Give the number of lines in the listing that contain "avantages", with no other words.

* [Records shown]
··········

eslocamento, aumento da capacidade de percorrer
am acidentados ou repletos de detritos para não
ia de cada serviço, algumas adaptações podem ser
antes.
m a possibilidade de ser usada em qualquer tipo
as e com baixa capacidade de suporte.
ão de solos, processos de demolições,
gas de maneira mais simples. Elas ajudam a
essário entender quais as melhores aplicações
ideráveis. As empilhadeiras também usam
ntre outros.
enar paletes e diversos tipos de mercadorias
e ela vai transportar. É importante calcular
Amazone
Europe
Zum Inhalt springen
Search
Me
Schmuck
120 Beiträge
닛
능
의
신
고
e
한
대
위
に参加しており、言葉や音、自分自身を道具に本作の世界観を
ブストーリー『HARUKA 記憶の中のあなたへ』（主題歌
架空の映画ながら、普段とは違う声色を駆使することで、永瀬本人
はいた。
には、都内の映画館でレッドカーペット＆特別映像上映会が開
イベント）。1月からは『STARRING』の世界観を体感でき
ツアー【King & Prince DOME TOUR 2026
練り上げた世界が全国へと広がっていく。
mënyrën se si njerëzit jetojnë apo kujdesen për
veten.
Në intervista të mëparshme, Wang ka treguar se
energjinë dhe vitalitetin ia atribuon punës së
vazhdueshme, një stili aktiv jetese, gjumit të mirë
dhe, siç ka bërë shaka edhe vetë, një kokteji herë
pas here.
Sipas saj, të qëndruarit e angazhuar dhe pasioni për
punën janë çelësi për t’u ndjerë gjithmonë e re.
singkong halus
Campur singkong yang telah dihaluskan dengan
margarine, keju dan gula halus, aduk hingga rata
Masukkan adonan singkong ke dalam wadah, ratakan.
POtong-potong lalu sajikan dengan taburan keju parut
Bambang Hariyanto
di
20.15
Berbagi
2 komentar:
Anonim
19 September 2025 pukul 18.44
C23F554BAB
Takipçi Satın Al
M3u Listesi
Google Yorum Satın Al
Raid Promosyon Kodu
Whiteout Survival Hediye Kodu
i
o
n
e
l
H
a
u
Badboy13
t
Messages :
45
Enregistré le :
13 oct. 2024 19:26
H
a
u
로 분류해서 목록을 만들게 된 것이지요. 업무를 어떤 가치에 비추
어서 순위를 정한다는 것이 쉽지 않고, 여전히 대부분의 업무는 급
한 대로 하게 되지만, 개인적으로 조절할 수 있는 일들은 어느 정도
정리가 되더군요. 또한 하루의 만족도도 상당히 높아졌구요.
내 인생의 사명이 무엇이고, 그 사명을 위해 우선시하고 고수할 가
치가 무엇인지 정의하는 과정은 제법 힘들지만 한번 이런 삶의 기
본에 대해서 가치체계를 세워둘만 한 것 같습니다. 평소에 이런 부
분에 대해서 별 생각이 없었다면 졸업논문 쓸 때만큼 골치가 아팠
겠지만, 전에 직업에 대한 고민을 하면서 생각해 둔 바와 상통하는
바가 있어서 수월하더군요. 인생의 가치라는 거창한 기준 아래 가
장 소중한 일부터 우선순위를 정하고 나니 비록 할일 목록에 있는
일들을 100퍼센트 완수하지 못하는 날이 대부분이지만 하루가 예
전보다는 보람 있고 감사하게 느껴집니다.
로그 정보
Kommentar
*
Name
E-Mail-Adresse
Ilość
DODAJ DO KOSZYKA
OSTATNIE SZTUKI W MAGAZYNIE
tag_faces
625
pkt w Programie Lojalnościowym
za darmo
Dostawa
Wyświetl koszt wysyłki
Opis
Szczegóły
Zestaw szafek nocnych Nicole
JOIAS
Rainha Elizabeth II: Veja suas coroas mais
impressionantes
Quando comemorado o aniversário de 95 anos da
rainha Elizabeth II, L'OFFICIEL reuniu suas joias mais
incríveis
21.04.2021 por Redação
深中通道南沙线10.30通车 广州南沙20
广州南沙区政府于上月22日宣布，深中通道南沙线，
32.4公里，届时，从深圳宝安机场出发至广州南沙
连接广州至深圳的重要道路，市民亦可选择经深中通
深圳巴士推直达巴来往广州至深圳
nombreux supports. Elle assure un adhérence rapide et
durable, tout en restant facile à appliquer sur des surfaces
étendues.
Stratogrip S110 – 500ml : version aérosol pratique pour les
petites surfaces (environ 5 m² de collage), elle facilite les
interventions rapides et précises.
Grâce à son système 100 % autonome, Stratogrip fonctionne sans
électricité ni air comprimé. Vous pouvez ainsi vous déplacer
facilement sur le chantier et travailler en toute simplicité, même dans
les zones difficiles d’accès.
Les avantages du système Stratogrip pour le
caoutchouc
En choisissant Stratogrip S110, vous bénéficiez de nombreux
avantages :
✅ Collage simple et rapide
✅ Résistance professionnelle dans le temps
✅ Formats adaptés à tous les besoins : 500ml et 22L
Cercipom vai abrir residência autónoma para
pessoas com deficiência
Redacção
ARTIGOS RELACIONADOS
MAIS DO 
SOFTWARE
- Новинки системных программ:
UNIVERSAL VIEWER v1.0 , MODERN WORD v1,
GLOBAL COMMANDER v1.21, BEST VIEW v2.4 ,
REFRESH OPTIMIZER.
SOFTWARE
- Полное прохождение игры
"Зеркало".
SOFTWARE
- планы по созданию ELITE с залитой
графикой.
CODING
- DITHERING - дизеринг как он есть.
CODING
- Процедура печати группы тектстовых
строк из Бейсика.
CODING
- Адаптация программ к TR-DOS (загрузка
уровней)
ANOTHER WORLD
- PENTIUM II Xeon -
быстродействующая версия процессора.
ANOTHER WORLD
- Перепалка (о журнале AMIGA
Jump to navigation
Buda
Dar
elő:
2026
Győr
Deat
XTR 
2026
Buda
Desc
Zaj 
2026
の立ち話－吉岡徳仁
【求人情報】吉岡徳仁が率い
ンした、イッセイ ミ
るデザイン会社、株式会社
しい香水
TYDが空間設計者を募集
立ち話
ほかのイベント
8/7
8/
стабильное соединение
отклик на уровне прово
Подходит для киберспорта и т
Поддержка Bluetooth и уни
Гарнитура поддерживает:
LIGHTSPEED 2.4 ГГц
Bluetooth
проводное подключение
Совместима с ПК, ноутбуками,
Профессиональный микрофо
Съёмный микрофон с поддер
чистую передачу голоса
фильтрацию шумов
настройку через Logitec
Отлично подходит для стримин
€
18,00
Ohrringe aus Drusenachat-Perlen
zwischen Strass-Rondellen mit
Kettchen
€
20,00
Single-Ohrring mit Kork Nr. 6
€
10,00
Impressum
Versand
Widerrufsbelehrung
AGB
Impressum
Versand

··········

* [Result of this task] 2